What I do raise objection to, no, strike that, what I hate with a passion is
the people at the front of the queue who appear to have forgotten why they are
there.
Imagine the situation:
Your day starts out fine, you pop to the shops in your break
to grab some lunch, stopping to take some money out of the bank on route.
There are three cashpoint machines, of course two of them
are out of action, as they always appear to be, so a queue of around three
people are waiting.
Not too bad, not too bad at all you think. How wrong can you
be?
The first person is using the cashpoint to check the balance
of every account they own, fair enough, that’s what they are for. The second
draws their cash and leaves.
The end is in sight, or so you thought, but then the third
person can’t find their bank card, why is it not in their hand ready? Did they
not realise five minutes ago when they joined the queue that it would be
needed?
Tensions are rising.
What feels like a few minutes (but is possibly just 40
seconds or so) of scrambling in their bag produces the purse in which the card
is housed and inserted into the machine, cash out and away. At last.

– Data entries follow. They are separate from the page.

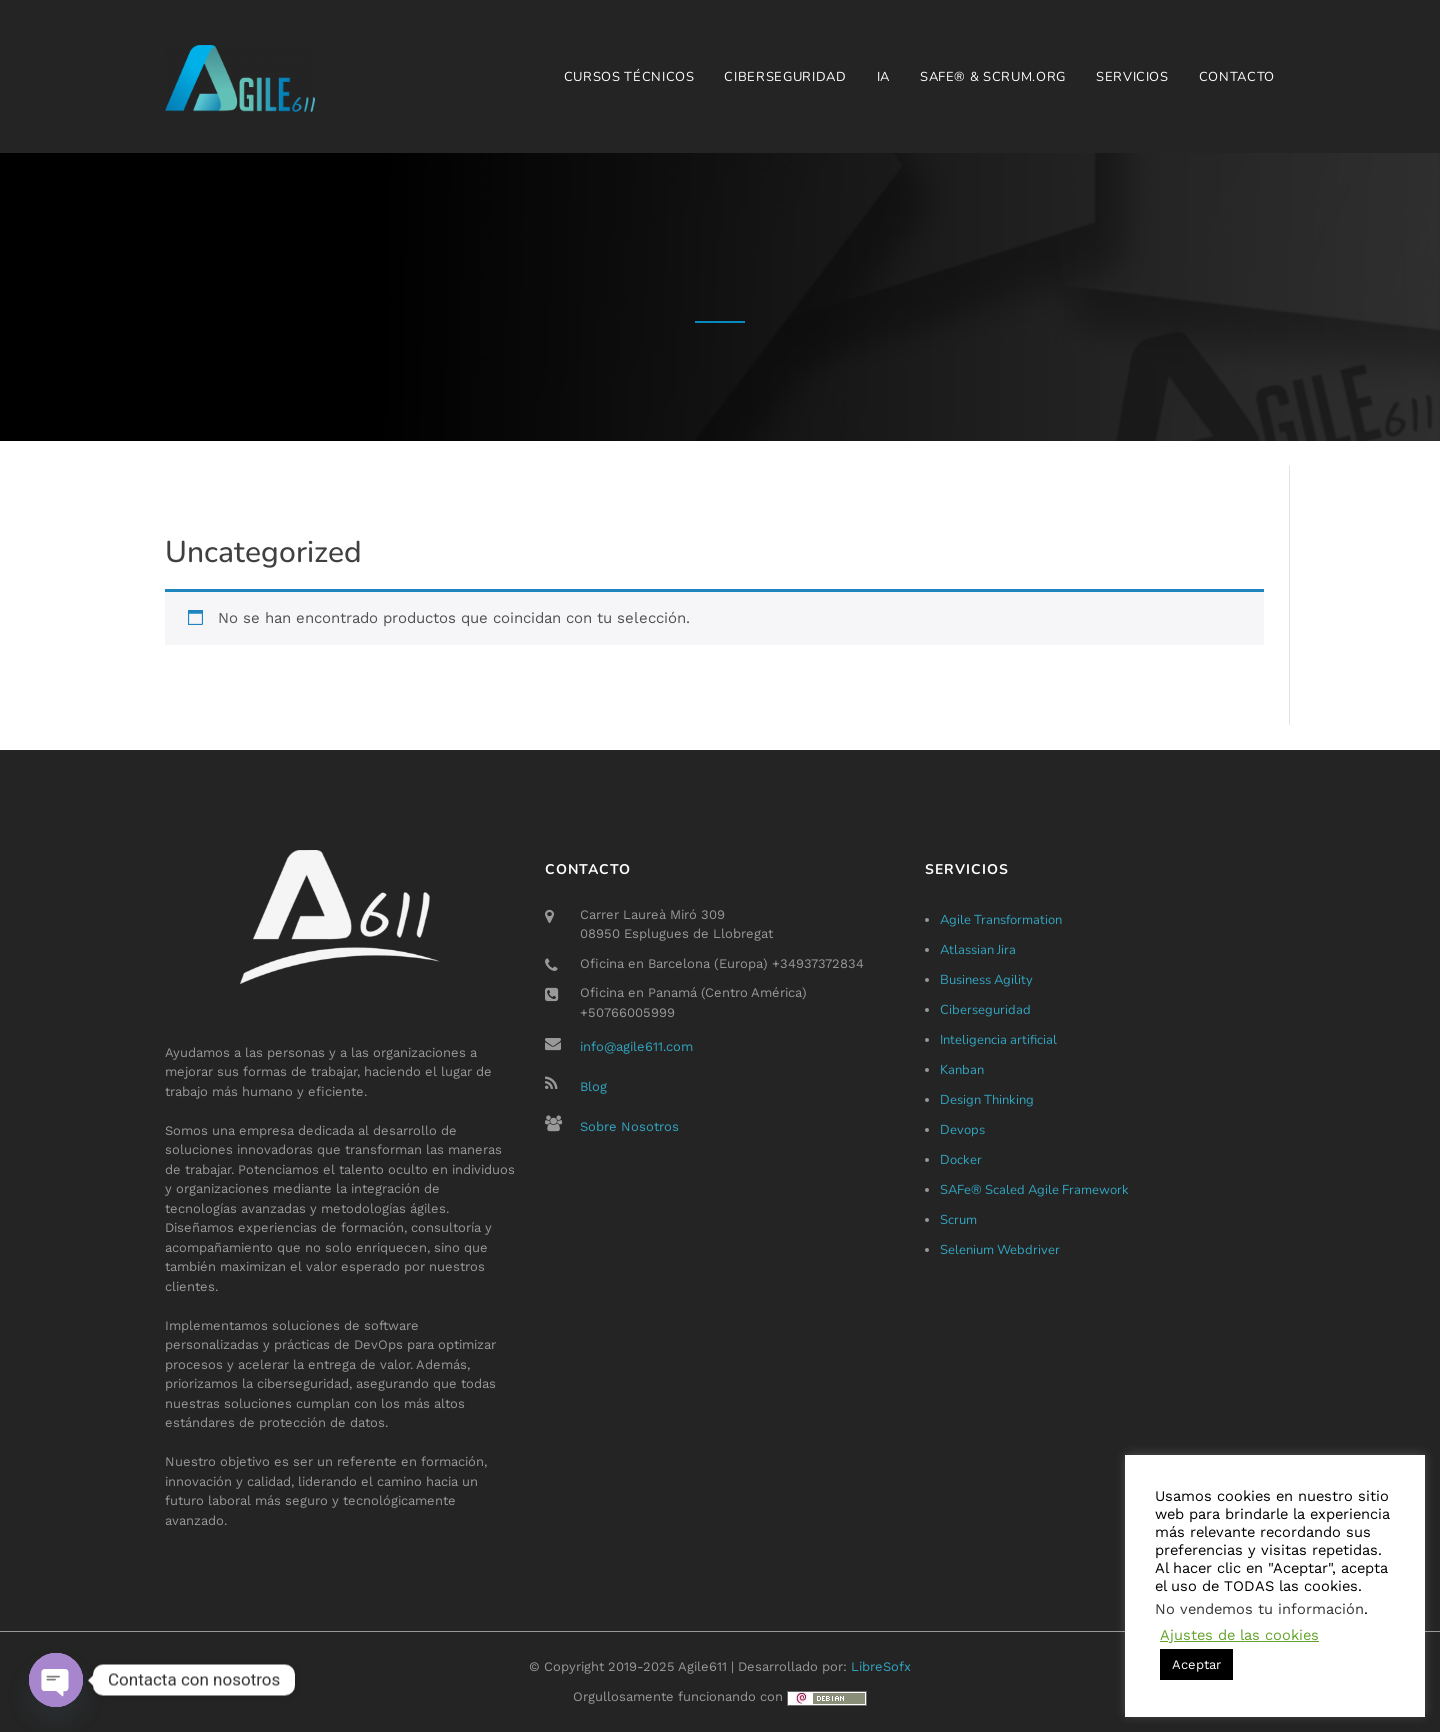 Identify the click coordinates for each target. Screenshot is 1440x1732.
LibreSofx (881, 1666)
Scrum (958, 1220)
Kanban (962, 1070)
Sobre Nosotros (629, 1126)
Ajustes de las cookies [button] (1239, 1635)
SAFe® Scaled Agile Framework (1034, 1190)
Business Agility (986, 980)
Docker (961, 1160)
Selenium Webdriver (1000, 1250)
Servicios (1132, 77)
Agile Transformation (1001, 920)
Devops (962, 1130)
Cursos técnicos (629, 77)
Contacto (1237, 77)
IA (883, 77)
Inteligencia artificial (998, 1040)
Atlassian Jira (978, 950)
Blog (593, 1086)
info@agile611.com (636, 1046)
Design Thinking (987, 1100)
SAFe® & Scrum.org (993, 77)
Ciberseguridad (785, 77)
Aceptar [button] (1196, 1664)
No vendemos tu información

On to the supermarket to get some milk for the office. A
scan of the queues reveals the shortest one and you make your way to it.
You arrive a split second behind a woman pushing a months
worth of groceries in a trolley. Does she use a little common sense and allow
you to just nip in front whilst she is unpacking?
Does she hell? Ten minutes later you finally get to pay.
A quick stop at a fast food restaurant (fast food and restaurant,
isn’t that joke in itself? Don’t even get me started on that) to get something
to eat before returning to work should be simple enough.
You decide what you are going to have on the drive there so
you are ready to order. Don’t you?
However, everybody else in the queue must have been
transported there by some form of materialisation where they didn’t even know where
they were going by the sound of all the: “Ummm” and “Ahhh, I’m not sure what to
order” comments.
Did you have your car on auto drive? Did you black out and
wake up at the front of the queue in KFC thinking you had gone to get a
newspaper. Order the damn chicken and move on!